### THE PROBLEM
Look through the records below and copy each line that includes the word "Whether".

### THE RECORDS
########################################
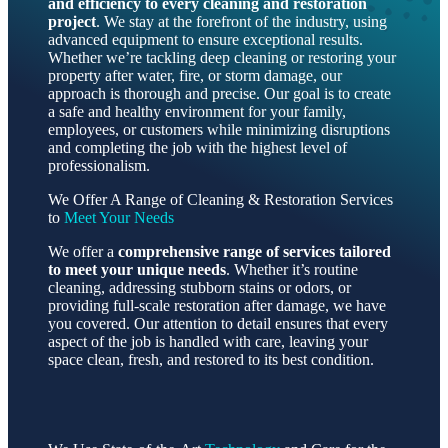
and efficiency to every cleaning and restoration
project
. We stay at the forefront of the industry, using
advanced equipment to ensure exceptional results.
Whether we’re tackling deep cleaning or restoring your
property after water, fire, or storm damage, our
approach is thorough and precise. Our goal is to create
a safe and healthy environment for your family,
employees, or customers while minimizing disruptions
and completing the job with the highest level of
professionalism.
We Offer A Range of Cleaning & Restoration Services
to
Meet Your Needs
We offer a
comprehensive range of services tailored
to meet your unique needs
. Whether it’s routine
cleaning, addressing stubborn stains or odors, or
providing full-scale restoration after damage, we have
you covered. Our attention to detail ensures that every
aspect of the job is handled with care, leaving your
space clean, fresh, and restored to its best condition.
########################################
### WRITTEN RESPONSE
Whether we’re tackling deep cleaning or restoring your
. Whether it’s routine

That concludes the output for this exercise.